Seems like an appropriate time to remind folks that there’s a commenting policy at this here place, and you are expected to know it/adhere to it. Three things you agree not to do, that I’ll highlight:
to abuse, harass, threaten, impersonate, or intimidate other Bleacher Nation users;
to unfairly insult, attack, deride or threaten players, managers, executives or other persons affiliated with MLB (i.e., name-calling, personal insults, threatening comments, aggressive language, etc. – this is not designed to stamp out reasoned or fair/thoughtful criticism); or
to engage in behavior that is not in the interest of facilitating enjoyable, productive discussion (i.e., disruptive comments; excessive caps, exclamation points, and/or text-speak; “trolling;” comments designed to annoy, irritate, or otherwise inflame the passions of other users). Disagreements are fine and encouraged. Persistent, irritating behavior is not.
These rules apply to everyone, regardless of their position on the substance of the discussion (and/or their desire to be treated like a victim – “you’re just singling me out because I don’t agree with you!” – when the rules land on them).
- Quick Emilio Bonifacio analysis: we should take a look at some of his projections for the 2014 season, as they haven’t been discussed around here (since he was signed after the projections came out). ZiPS – projecting him with the Royals in the Royals’ ballpark, mind you – sees Bonifacio as a .258/.315/.339 guy this year, with 31 SB against 8 CS. Similarly, PECOTA has him at .261/.318/.335, with 26 SB and 6 CS. That’s not a great player, but it’s above replacement-level, and the projections are better than those for Darwin Barney (.253/.299/.349 from ZiPS, .248/.291/.342 from PECOTA). I have no doubt that Barney has the better glove, though Bonifacio is at least average defensively at second (and he brings a baserunning ability that Barney doesn’t have). I’m not saying Bonifacio should be the starting second baseman (depending on what happens at third, you could make an argument for Luis Valbuena), but I do think it’s reasonable for there to be a discussion.

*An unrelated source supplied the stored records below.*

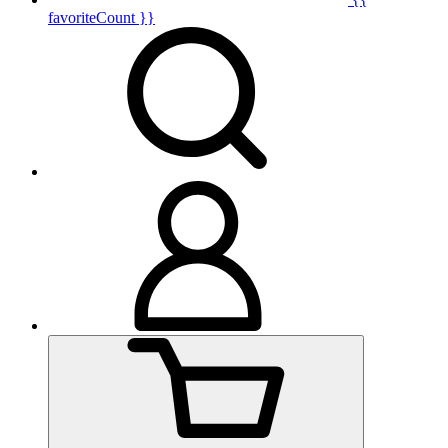
favoriteCount }}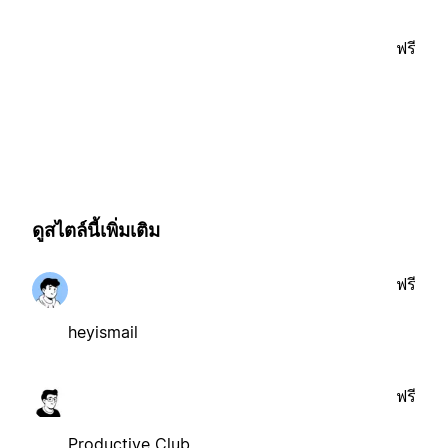
ฟรี
ดูสไตล์นี้เพิ่มเติม
ฟรี
heyismail
ฟรี
Productive Club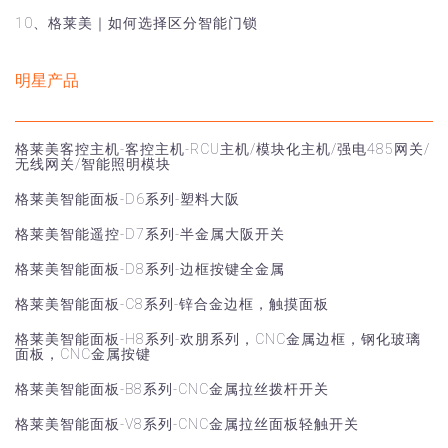
10、格莱美｜如何选择区分智能门锁
明星产品
格莱美客控主机-客控主机-RCU主机/模块化主机/强电485网关/
无线网关/智能照明模块
格莱美智能面板-D6系列-塑料大阪
格莱美智能遥控-D7系列-半金属大阪开关
格莱美智能面板-D8系列-边框按键全金属
格莱美智能面板-C8系列-锌合金边框，触摸面板
格莱美智能面板-H8系列-欢朋系列，CNC金属边框，钢化玻璃
面板，CNC金属按键
格莱美智能面板-B8系列-CNC金属拉丝拨杆开关
格莱美智能面板-V8系列-CNC金属拉丝面板轻触开关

- If you’re looking for a reason to believe 2011 Bonifacio (.296/.360/.393) could return this year, Mark Gonzalez reports that the thumb and knee injuries that curtailed his 2012 season bled into the offseason and contributed to his slow start with the Blue Jays in 2013 (after a mid-season trade to the Royals, Bonifacio’s numbers once again resembled the 2011 guy). Of course, if you’re looking for a reason to believe that 2011 Emilio Bonifacio was a blip, you could point to his .372 BABIP, which is a full 40 points higher than his career average.
- Jason Hammel looks and feels good so far in camp. Recall, he had some forearm issues last year and some teams were a little nervous about signing him, so his Spring health is a notable thing to follow.
- Anthony Rizzo isn’t making too many mechanical adjustments to his swing this year, just quieting his hands at the plate a bit.
- Ryan Sweeney added weight this offseason, but he says it’s good, muscle mass, which could help his power.
- Everybody likes Carlos Villanueva. With his facial hair, how could you not?
- Todd Hollandsworth is the next person to join WGN’s new FM radio station, where he’ll have a weekend show and serve as something of a baseball insider.
- Folks get tired of hearing “best shape of his life” stories in Spring Training, but it’s certainly better than hearing that one of your young players (Jesus Montero of the Mariners, in this case) showed up to camp 40(!) pounds over his target weight.
- Over at the Message Board, BN’er Chris Neitzel discusses why today’s top Cubs prospects are not yesterday’s top Cubs prospects, in no small part because rankings have improved dramatically.